Send back the line that contains "Оцените статью" and all lines following it through the end of the data below, exactly, omitting pictures.

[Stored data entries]

- - -

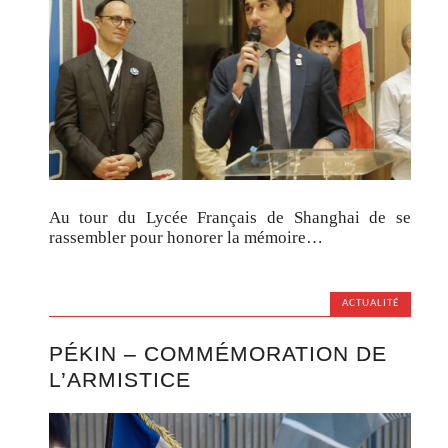
Au tour du Lycée Français de Shanghai de se
rassembler pour honorer la mémoire…
ACTUALITÉ
PÉKIN – COMMÉMORATION DE
L’ARMISTICE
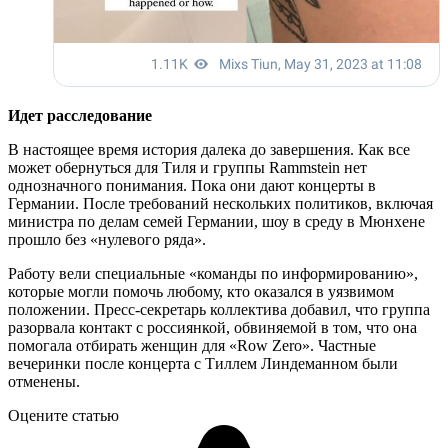
Идет расследование
В настоящее время история далека до завершения. Как все
может обернуться для Тиля и группы Rammstein нет
однозначного понимания. Пока они дают концерты в
Германии. После требований нескольких политиков, включая
министра по делам семей Германии, шоу в среду в Мюнхене
прошло без «нулевого ряда».
Работу вели специальные «команды по информированию»,
которые могли помочь любому, кто оказался в уязвимом
положении. Пресс-секретарь коллектива добавил, что группа
разорвала контакт с россиянкой, обвиняемой в том, что она
помогала отбирать женщин для «Row Zero». Частные
вечеринки после концерта с Тиллем Линдеманном были
отменены.
Оцените статью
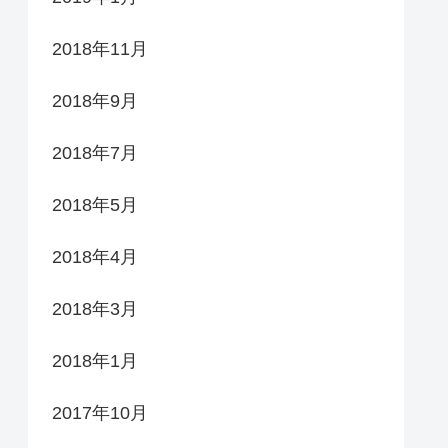
2018年11月
2018年9月
2018年7月
2018年5月
2018年4月
2018年3月
2018年1月
2017年10月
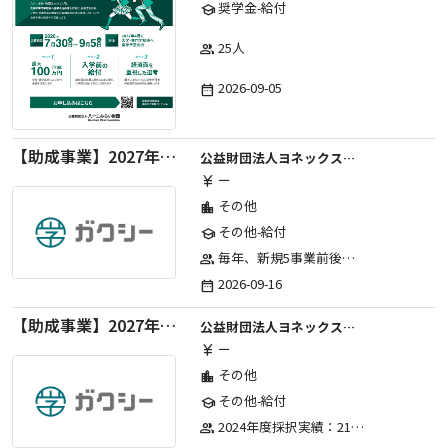
奨学金-給付
school
25人
group
2026-09-05
date_range
【助成事業】2027年度中学校部活動の地域展開推進に関する助成金
公益財団法人ヨネックススポーツ振興財団
ー
currency_yen
その他
location_city
その他-給付
school
毎年、新規5事業前後への助成金交付を予定とし、初年度5事業、2年目合計10事業前後、3年目合計15事業前後、4年目以降は15事業前後にて実施する。 2025年度採択実績：5事業、2026年度採択実績：5事業
group
2026-09-16
date_range
【助成事業】2027年度（通年）国際交流普及事業に関する助成金
公益財団法人ヨネックススポーツ振興財団
ー
currency_yen
その他
location_city
その他-給付
school
2024年度採択実績：21事業（前期11・後期10）、2025年度採択実績：30事業（前期15・後期15）、2026年度採択実績：40事業 ※2026年度より、前期・後期の区分を廃止し、年1回の申請受付となりました。
group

- - -

- _Answer to the exercise_:
Оцените статью
2018年11月
2018年9月
2018年7月
2018年5月
2018年4月
2018年3月
2018年1月
2017年10月
奨学金-給付
school
25人
group
2026-09-05
date_range
【助成事業】2027年度中学校部活動の地域展開推進に関する助成金
公益財団法人ヨネックススポーツ振興財団
ー
currency_yen
その他
location_city
その他-給付
school
毎年、新規5事業前後への助成金交付を予定とし、初年度5事業、2年目合計10事業前後、3年目合計15事業前後、4年目以降は15事業前後にて実施する。 2025年度採択実績：5事業、2026年度採択実績：5事業
group
2026-09-16
date_range
【助成事業】2027年度（通年）国際交流普及事業に関する助成金
公益財団法人ヨネックススポーツ振興財団
ー
currency_yen
その他
location_city
その他-給付
school
2024年度採択実績：21事業（前期11・後期10）、2025年度採択実績：30事業（前期15・後期15）、2026年度採択実績：40事業 ※2026年度より、前期・後期の区分を廃止し、年1回の申請受付となりました。
group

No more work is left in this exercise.